Chris Richards, about as close as civilization is ever going to get to a bona fide scholar on the Parliament-Funkadelic Mothership, reports today that the Unidentified Funky Object has a new owner: the Smithsonian. According to Richards, the Institution has obtained the stage prop with the intention to feature it as the centerpiece of a permanent installation at the National Museum of African American History and Culture when it opens in 2015.

Richards’ report is one fun read:

“I’m about to cry!” Parliament-Funkadelic frontman George Clinton said over the phone from his home in Tallahassee on Wednesday. “They’re taking the Mothership! They’re shipping it out! . . . But I’m glad it’s going to have a nice home there.”

It isn’t the original Mothership. This 1,200-pound aluminum spacecraft was built in the mid-’90s — an indistinguishable replica, Clinton says, of the smoke-spewing stage prop he first introduced to slack-jawed funk fans in 1976.

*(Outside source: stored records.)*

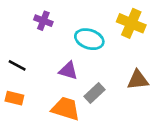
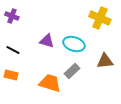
purple cross: (43, 21) -> (12, 16), moved
cyan ellipse: (89, 39) -> (74, 44), moved
purple triangle: (68, 71) -> (47, 41), moved

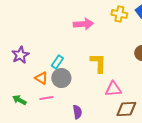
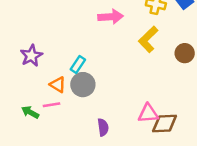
yellow L-shape: (98, 63) -> (148, 39), moved, turned -135
pink triangle: (113, 89) -> (148, 113), moved
pink line: (46, 98) -> (52, 105), moved

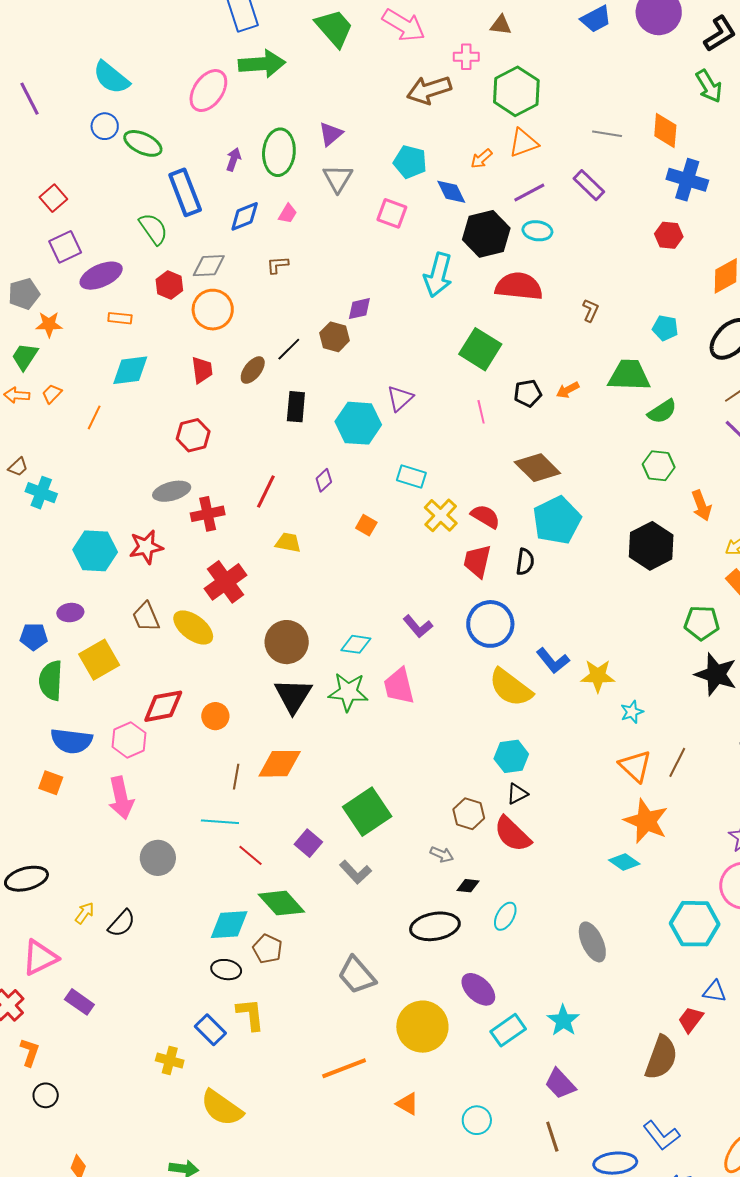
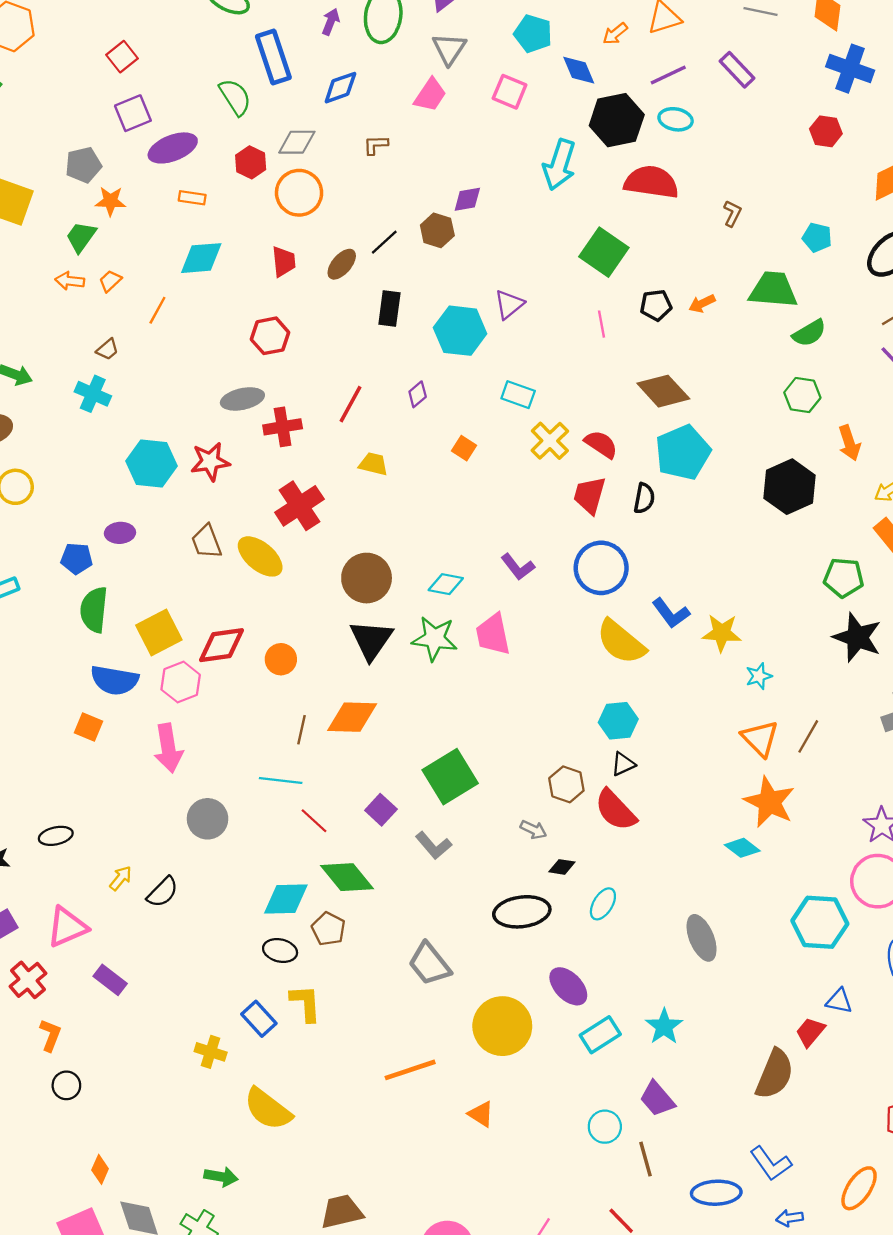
pink trapezoid: (288, 214) -> (430, 95), moved, size x1.5
brown trapezoid: (18, 467) -> (107, 349), moved
yellow square: (99, 660) -> (159, 632), moved
black ellipse: (26, 879) -> (56, 836), size x0.7
cyan circle: (477, 1120) -> (605, 1127), moved

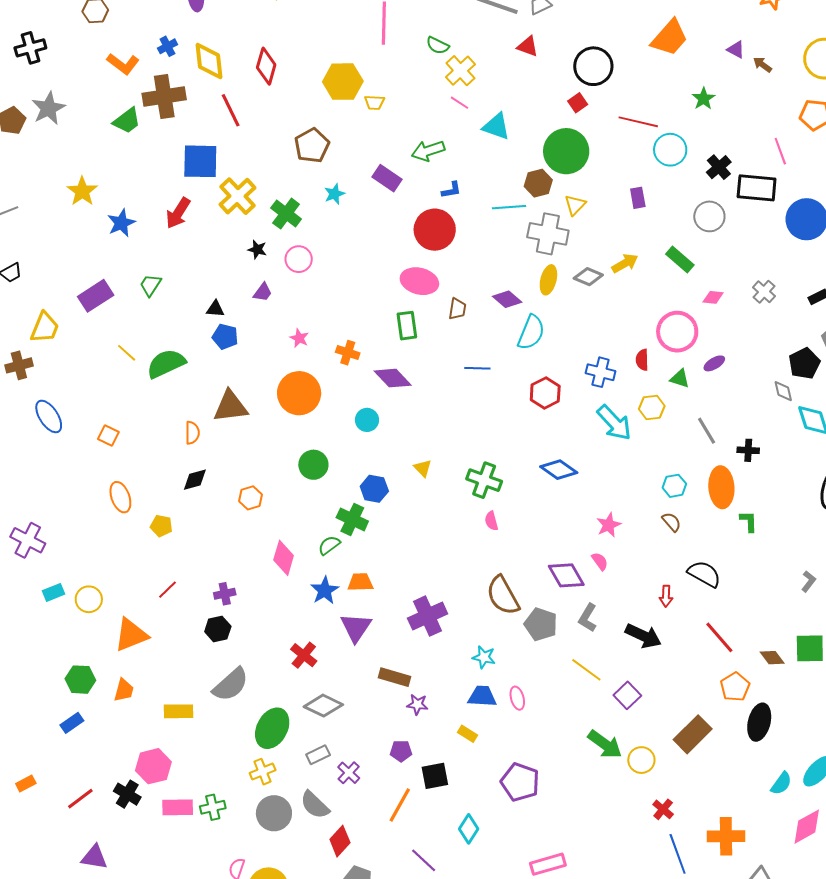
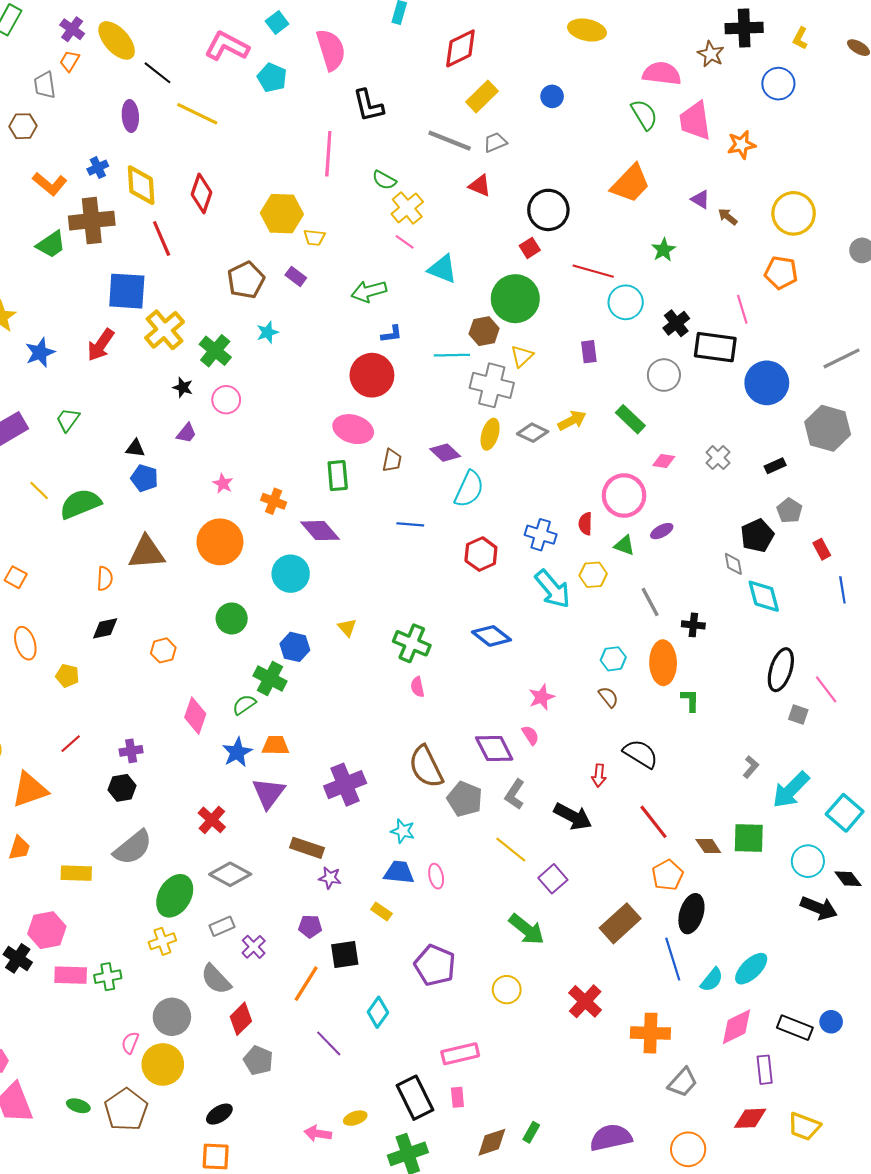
purple rectangle: (387, 178) -> (296, 276), moved, size x0.7
cyan circle: (367, 420) -> (291, 574), size x1.5
yellow circle: (641, 760) -> (507, 990), moved
red cross: (663, 809) -> (585, 1001), size x1.5
gray circle: (274, 813) -> (172, 1017), moved
blue line: (678, 854) -> (673, 959), moved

Of course, Richards knows more about the indistinguishability of that replica than anyone. His 2010 quest to locate the original Mothership — which took him to a Prince George’s County garbage dump and concluded with a scholar’s belief that the spaceship is “bound firmly in the bosom of the strong black communities that straddle the D.C. line between Suitland and Seat Pleasant” — remains required reading.